(Saved data entries)
****************************************

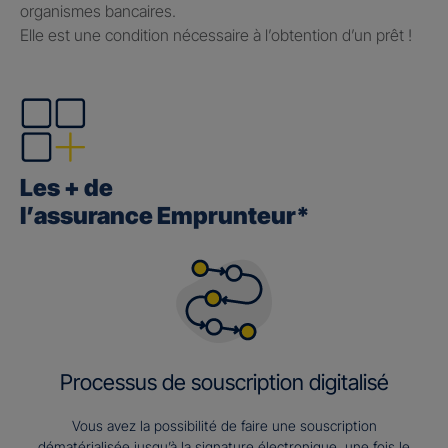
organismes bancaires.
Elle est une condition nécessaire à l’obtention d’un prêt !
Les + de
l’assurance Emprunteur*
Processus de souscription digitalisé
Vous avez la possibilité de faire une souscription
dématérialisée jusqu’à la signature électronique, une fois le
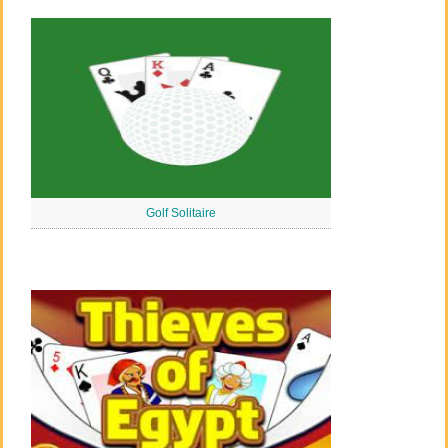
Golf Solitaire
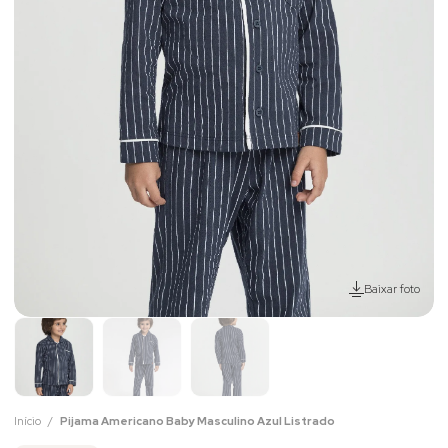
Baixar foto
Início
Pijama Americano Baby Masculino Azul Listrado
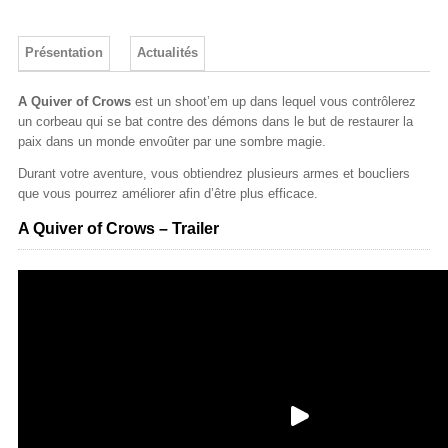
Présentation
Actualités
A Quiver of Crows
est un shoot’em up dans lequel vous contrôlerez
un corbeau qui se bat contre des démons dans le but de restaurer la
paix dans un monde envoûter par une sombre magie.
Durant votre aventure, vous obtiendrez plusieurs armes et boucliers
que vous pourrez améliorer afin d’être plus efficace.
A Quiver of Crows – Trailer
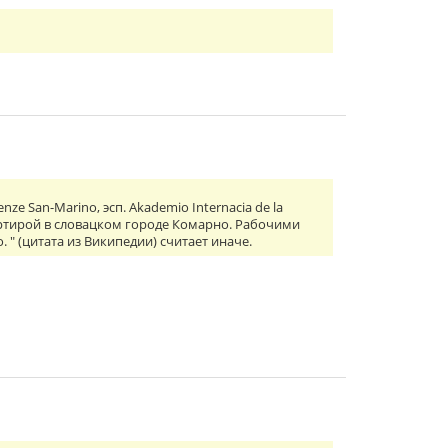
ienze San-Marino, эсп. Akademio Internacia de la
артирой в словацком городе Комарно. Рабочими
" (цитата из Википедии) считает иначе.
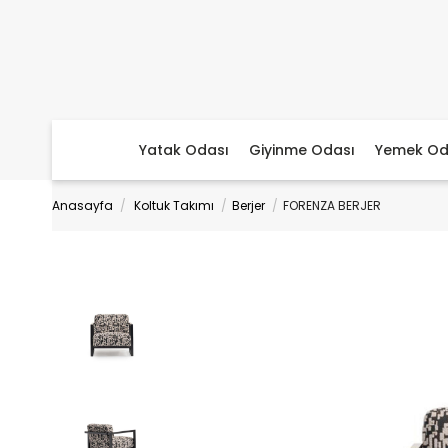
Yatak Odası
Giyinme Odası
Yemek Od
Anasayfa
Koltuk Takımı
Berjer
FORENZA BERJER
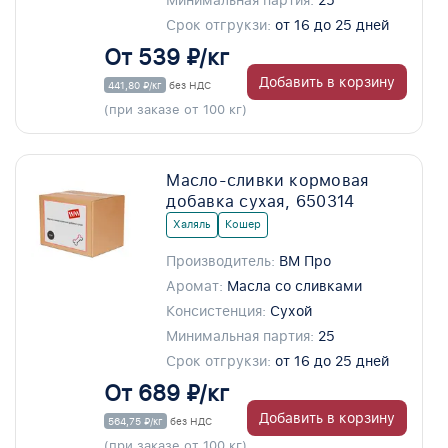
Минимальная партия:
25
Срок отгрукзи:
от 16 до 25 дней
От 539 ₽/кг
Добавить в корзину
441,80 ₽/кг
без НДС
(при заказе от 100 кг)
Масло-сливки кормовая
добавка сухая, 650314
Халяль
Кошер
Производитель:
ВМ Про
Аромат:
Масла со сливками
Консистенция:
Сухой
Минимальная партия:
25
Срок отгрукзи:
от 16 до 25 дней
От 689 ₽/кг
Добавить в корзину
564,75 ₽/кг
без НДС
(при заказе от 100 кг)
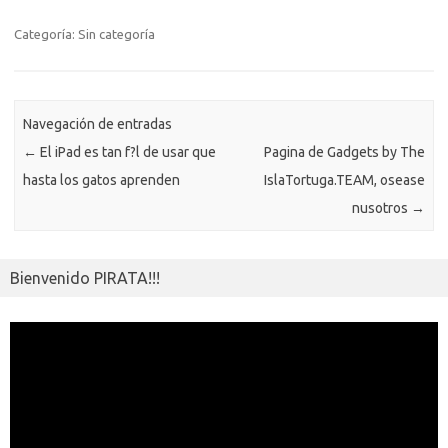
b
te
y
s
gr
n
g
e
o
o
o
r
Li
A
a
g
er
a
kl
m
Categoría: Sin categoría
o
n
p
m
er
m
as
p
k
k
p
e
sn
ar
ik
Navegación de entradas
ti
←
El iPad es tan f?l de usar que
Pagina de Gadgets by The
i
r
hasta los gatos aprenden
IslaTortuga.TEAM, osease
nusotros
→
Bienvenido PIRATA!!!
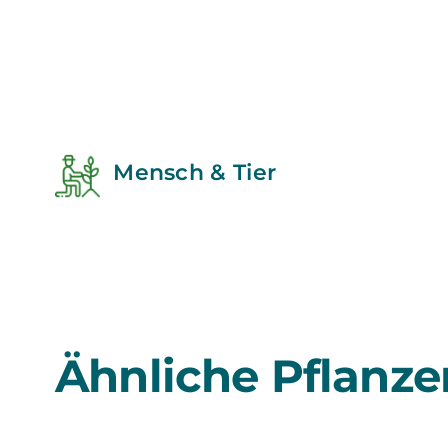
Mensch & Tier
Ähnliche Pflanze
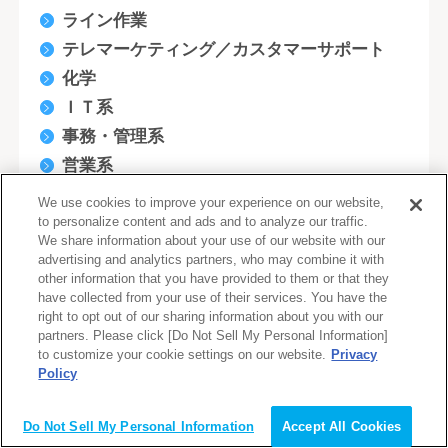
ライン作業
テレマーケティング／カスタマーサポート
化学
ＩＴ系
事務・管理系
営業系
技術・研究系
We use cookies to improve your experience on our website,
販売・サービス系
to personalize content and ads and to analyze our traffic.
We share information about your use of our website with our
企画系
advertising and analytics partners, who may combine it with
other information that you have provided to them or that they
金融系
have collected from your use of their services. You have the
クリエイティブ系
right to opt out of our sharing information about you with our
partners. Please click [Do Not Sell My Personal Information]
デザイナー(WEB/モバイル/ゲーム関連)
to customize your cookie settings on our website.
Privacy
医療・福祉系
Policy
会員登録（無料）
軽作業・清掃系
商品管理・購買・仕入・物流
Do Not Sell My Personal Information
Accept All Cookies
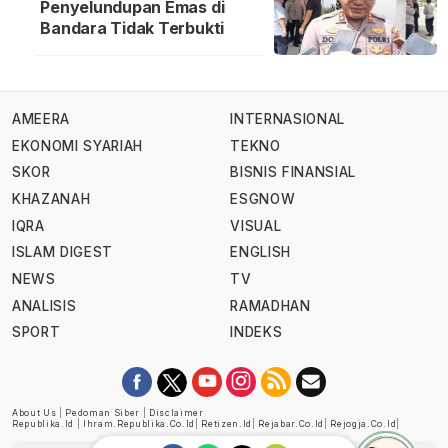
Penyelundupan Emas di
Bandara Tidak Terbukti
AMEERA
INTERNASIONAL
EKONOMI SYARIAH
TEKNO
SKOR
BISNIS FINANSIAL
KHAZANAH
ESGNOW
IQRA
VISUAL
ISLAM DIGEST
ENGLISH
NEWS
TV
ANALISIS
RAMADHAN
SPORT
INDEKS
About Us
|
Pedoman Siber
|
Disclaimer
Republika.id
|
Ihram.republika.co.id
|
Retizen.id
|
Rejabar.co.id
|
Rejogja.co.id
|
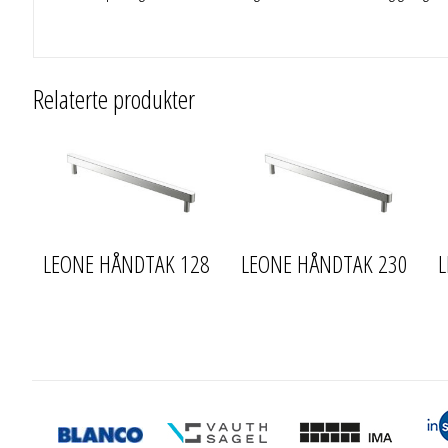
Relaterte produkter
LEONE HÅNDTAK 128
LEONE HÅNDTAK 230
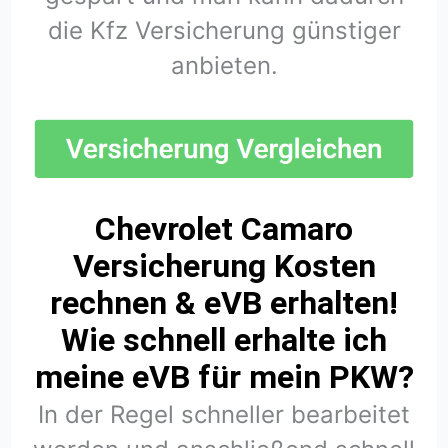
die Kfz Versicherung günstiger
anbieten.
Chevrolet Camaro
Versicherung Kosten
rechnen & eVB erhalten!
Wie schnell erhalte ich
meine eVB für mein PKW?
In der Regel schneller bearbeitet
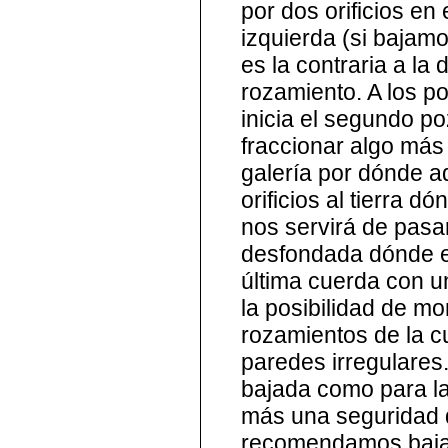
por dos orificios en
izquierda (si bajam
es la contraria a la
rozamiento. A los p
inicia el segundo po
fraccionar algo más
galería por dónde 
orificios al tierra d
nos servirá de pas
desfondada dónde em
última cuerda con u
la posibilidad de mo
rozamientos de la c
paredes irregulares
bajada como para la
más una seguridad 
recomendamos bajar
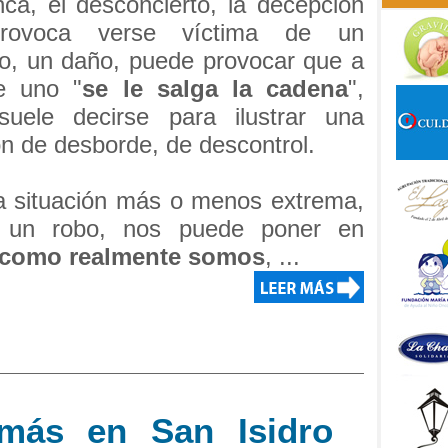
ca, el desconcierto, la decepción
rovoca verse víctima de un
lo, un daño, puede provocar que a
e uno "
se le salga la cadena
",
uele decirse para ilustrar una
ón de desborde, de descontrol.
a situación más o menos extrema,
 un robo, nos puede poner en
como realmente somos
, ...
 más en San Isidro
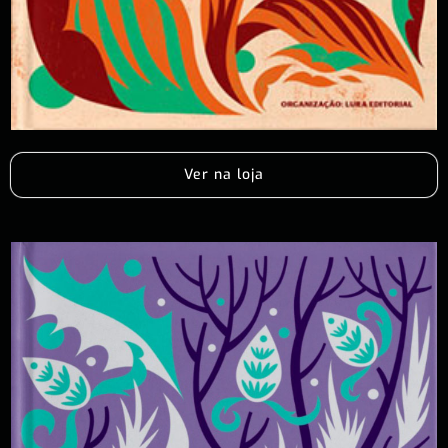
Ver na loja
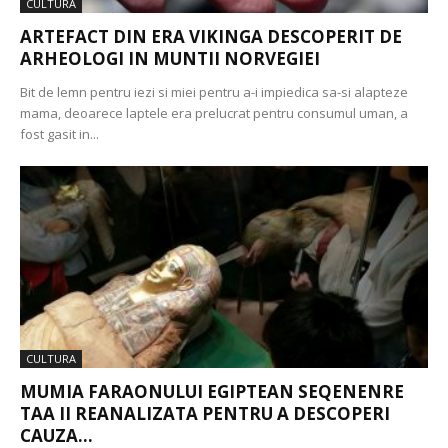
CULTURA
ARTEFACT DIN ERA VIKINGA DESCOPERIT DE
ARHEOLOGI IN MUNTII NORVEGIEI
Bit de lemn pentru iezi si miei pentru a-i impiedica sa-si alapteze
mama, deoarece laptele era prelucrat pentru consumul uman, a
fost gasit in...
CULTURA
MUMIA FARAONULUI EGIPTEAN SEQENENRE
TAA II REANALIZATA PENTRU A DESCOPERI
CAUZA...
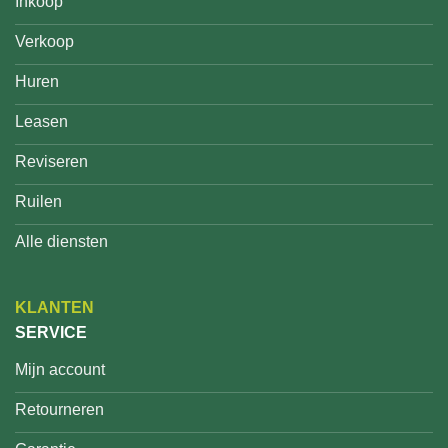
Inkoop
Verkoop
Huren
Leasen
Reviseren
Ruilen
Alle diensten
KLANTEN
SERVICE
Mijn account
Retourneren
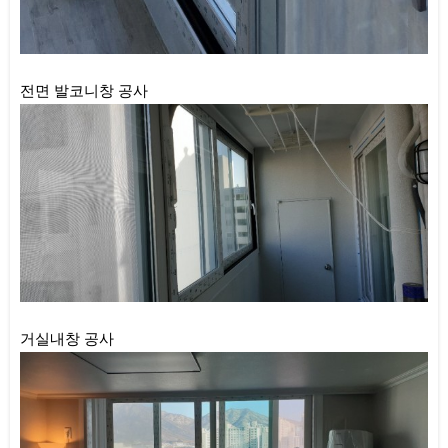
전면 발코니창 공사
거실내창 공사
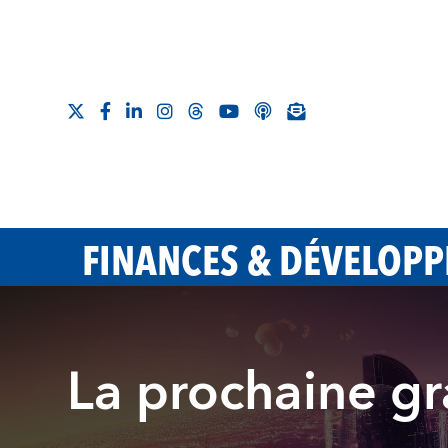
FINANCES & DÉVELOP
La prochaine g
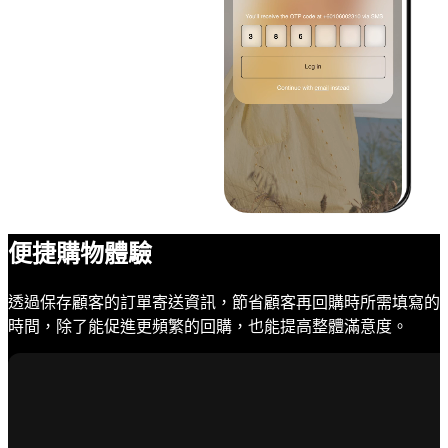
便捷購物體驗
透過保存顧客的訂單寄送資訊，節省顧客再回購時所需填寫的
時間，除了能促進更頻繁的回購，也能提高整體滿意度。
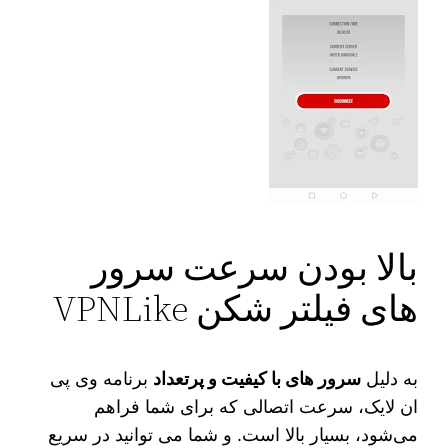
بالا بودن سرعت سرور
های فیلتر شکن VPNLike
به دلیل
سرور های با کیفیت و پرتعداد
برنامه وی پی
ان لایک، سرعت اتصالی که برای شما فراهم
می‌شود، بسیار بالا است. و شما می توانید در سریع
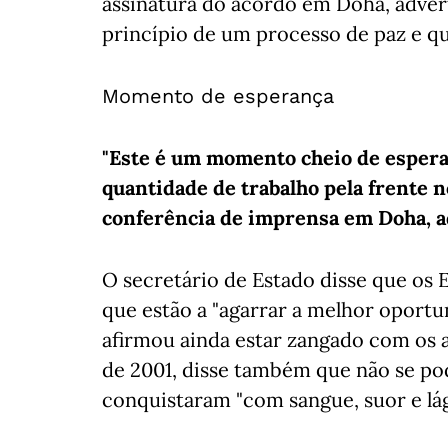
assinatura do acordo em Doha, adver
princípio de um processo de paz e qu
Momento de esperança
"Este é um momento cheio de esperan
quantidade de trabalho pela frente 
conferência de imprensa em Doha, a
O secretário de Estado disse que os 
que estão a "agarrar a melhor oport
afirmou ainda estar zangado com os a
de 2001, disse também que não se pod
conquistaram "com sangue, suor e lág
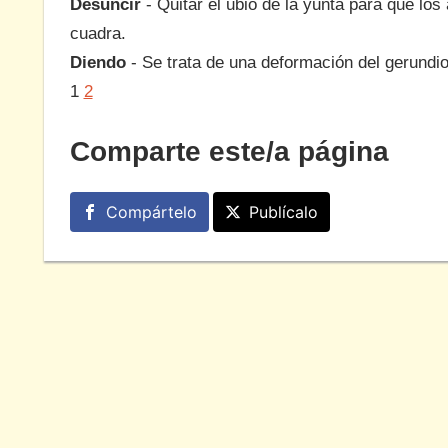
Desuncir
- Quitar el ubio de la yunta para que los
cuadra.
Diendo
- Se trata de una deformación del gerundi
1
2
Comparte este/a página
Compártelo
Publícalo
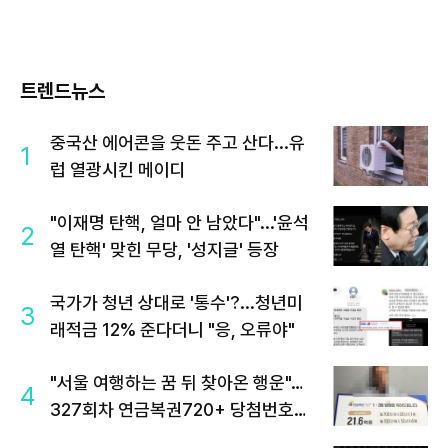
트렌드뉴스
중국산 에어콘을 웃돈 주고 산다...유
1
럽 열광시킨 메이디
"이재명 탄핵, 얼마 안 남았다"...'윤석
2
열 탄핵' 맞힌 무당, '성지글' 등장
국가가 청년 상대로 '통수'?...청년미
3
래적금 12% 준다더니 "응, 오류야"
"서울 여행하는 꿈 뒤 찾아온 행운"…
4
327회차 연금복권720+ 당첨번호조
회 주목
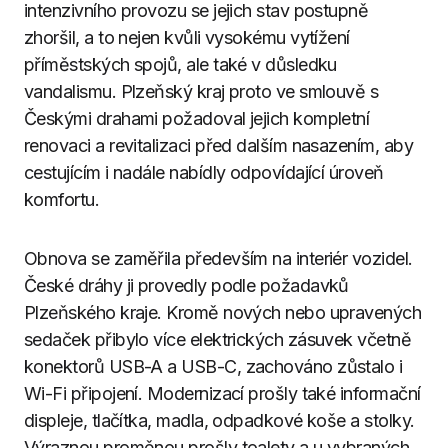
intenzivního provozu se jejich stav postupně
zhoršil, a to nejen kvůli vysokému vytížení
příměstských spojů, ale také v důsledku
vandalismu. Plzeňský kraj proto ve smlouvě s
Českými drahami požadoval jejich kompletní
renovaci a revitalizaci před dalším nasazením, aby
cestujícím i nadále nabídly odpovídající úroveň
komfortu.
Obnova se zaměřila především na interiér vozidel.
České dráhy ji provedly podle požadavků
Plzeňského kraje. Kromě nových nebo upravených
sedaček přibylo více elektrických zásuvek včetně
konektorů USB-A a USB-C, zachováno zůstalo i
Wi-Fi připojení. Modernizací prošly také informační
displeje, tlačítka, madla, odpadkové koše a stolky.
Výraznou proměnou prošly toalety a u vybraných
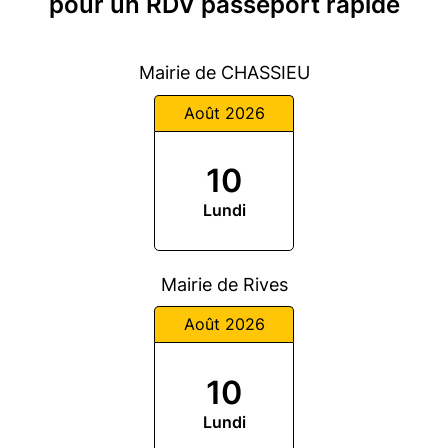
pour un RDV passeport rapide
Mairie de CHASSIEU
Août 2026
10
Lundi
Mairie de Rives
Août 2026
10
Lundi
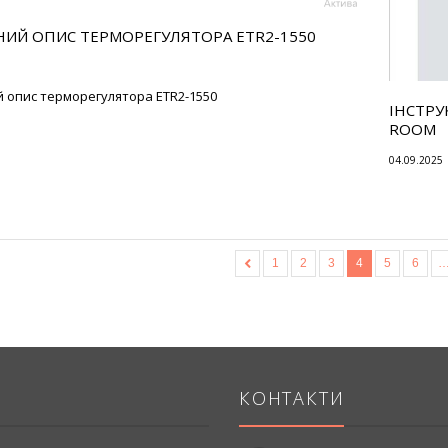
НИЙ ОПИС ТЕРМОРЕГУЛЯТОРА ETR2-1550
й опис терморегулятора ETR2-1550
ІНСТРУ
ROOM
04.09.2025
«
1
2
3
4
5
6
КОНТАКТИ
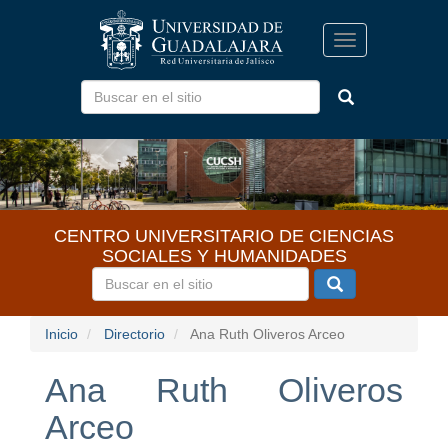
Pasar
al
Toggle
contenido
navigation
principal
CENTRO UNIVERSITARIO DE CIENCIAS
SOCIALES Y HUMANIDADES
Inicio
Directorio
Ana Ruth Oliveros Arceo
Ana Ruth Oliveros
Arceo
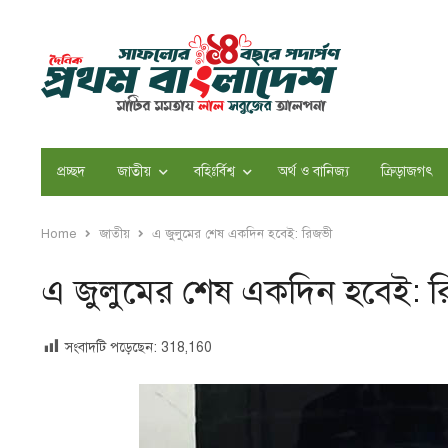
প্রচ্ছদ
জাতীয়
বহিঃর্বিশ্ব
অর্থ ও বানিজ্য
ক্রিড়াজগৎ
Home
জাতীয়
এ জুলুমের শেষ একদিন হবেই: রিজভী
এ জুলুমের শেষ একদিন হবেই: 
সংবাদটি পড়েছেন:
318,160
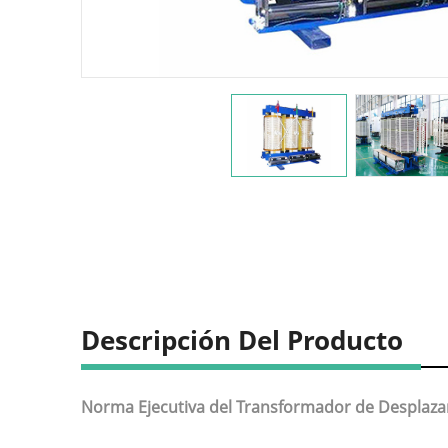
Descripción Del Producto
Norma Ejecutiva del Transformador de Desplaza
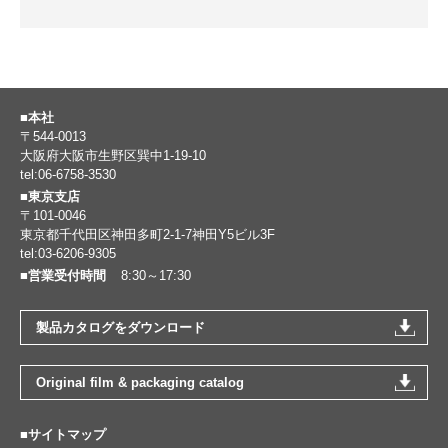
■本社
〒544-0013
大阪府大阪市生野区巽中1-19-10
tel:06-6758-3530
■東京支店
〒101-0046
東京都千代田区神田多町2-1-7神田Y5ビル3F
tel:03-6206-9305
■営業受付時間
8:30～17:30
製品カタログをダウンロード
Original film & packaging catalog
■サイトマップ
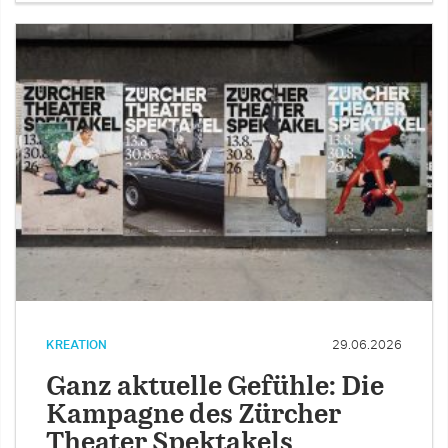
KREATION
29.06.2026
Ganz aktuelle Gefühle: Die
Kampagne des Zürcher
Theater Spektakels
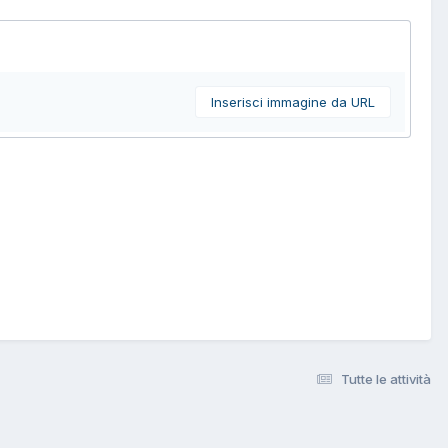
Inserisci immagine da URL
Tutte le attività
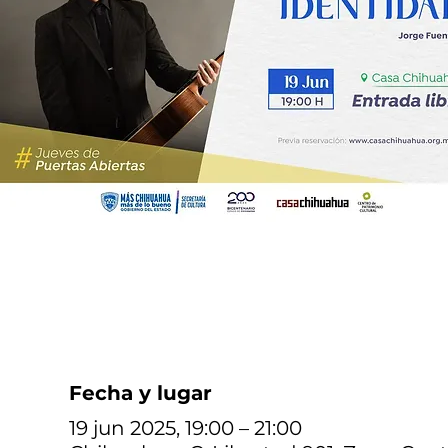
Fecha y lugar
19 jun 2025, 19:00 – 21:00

****************************************

PROBLEM DESCRIPTION:
Check each line of these records for the string "Sell" and state only how many lines have it.

ANSWER SECTION:
2